🤖 AI Summary
This work addresses the exponential growth in computational complexity associated with joint methods for reconstructing multi-trace sequences under insertion, deletion, and substitution noise. To overcome this challenge, the authors propose an iterative belief fusion algorithm based on message passing that efficiently aggregates local inferences from individual traces to compute symbol-level posterior probabilities.
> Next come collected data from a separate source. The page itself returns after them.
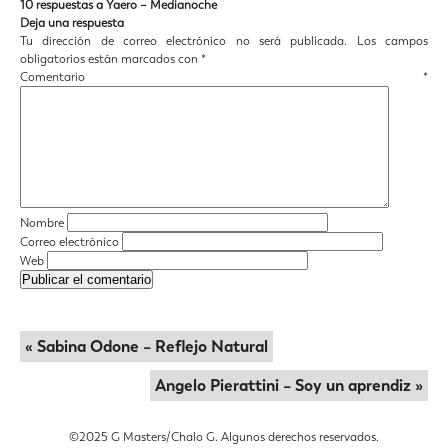
10 respuestas a Yaero – Medianoche
Deja una respuesta
Tu dirección de correo electrónico no será publicada.
Los campos
obligatorios están marcados con
*
Comentario
*
Nombre
Correo electrónico
Web
« Sabina Odone – Reflejo Natural
Angelo Pierattini – Soy un aprendiz »
©️2025 G Masters/Chalo G. Algunos derechos reservados.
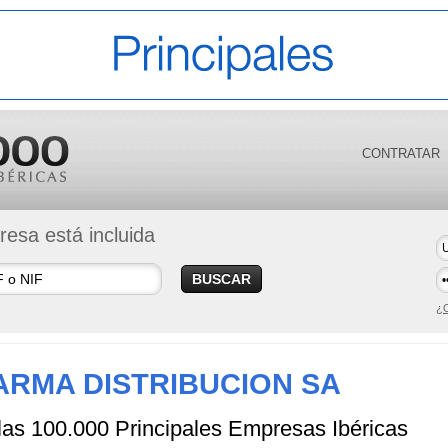
CONTRATAR
esa está incluida
BUSCAR
¿O
RMA DISTRIBUCION SA
 las 100.000 Principales Empresas Ibéricas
The method achieves reconstruction accuracy comparable to that of joint maximum a posteriori estimation while reducing computational complexity from exponential to quadratic in the number of traces. Experimental results on real short-chain DNA read datasets demonstrate the superior efficiency and accuracy of the proposed approach.
📝 Abstract
Optimal reconstruction of a source sequence from multiple noisy traces corrupted by random insertions, deletions, and substitutions typically requires joint processing of all traces, leading to computational complexity that grows exponentially with the number of traces. In this work, we propose an iterative belief-combining procedure that computes symbol-wise a posteriori probabilities by propagating trace-wise inferences via message passing. We prove that, upon convergence, our method achieves the same reconstruction performance as joint maximum a posteriori estimation, while reducing the complexity to quadratic in the number of traces. This performance equivalence is validated using a real-world dataset of clustered short-strand DNA reads.